Durven zaken op zijn kop zetten. In perspectief. Dat geeft je ruimte om anders over de dingen na te denken. Ik geef ook ruimte aan nieuwe dingen. (zie volgende blog)
Jezus kleurde ook af en toe buiten de lijntjes. Tot woede soms van de schriftgeleerden.
Leo Van Broeck vond dat we van onze ruimtelijke ordening een ruimtelijke verfrommeling hadden gemaakt. Helemaal ongelijk heeft hij niet. De lintbebouwing speelt ons soms wel parten. Denk maar aan de moeilijkheden om fietspaden aan te leggen.

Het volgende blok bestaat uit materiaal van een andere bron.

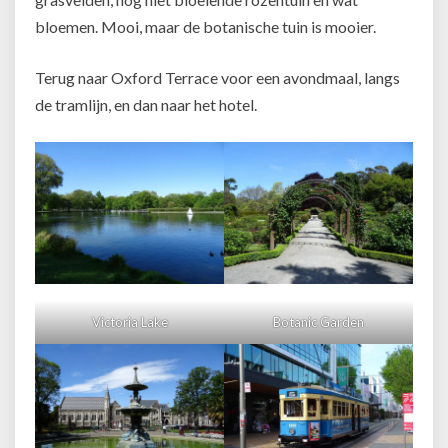
bloemen. Mooi, maar de botanische tuin is mooier.
Terug naar Oxford Terrace voor een avondmaal, langs
de tramlijn, en dan naar het hotel.
Victoria Lake
Botanic Garden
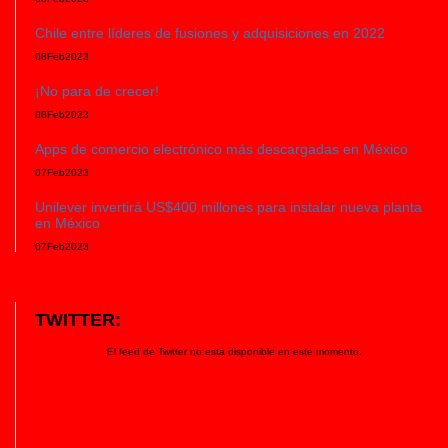
Chile entre líderes de fusiones y adquisiciones en 2022
08
Feb
2023
¡No para de crecer!
08
Feb
2023
Apps de comercio electrónico más descargadas en México
07
Feb
2023
Unilever invertirá US$400 millones para instalar nueva planta
en México
07
Feb
2023
TWITTER:
El feed de Twitter no está disponible en este momento.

Hij vertelde ons ook dat we naar verdichting moeten streven. Er is geen ruimte meer om nog veel grond te verkavelen en om te zetten in bouwgrond. We wonen in (te) grote huizen eens de kinderen de deur uit zijn. En vooral jonge mensen worden ooit ook wel eens oud(er). Wat dan?
Ons oud huis en hieronder een foto uit 1989 waar ik met KSA-muts (Annie was in 1979 1 van de stichters van de KSA te Lo) de muren steen voor steen afbrak.
Dit en nog vele andere zaken deden me nadenken. ‘Wat met ons huis in Lo?’
Annie was fotograaf en werkte in het begin van ons huwelijk nog 5 jaar bij haar ouders te Lo. In 1988 kochten we het huis op de foto. Een oud huis met wat koterijen. Een goede ligging om een fotozaak te beginnen. Met winkel, studio en werkplek voor Annie. Samen met mijn papa braken we het oude huis steen voor steen af. 30000 stenen werden gekuist en netjes aan de kant gelegd. We bouwden er ons nieuw huis mee. Chris Matthys was onze meer dan gewaardeerde architect. Er groeide zelfs een vriendschap uit voort. Maar daarover in een andere blog wat meer.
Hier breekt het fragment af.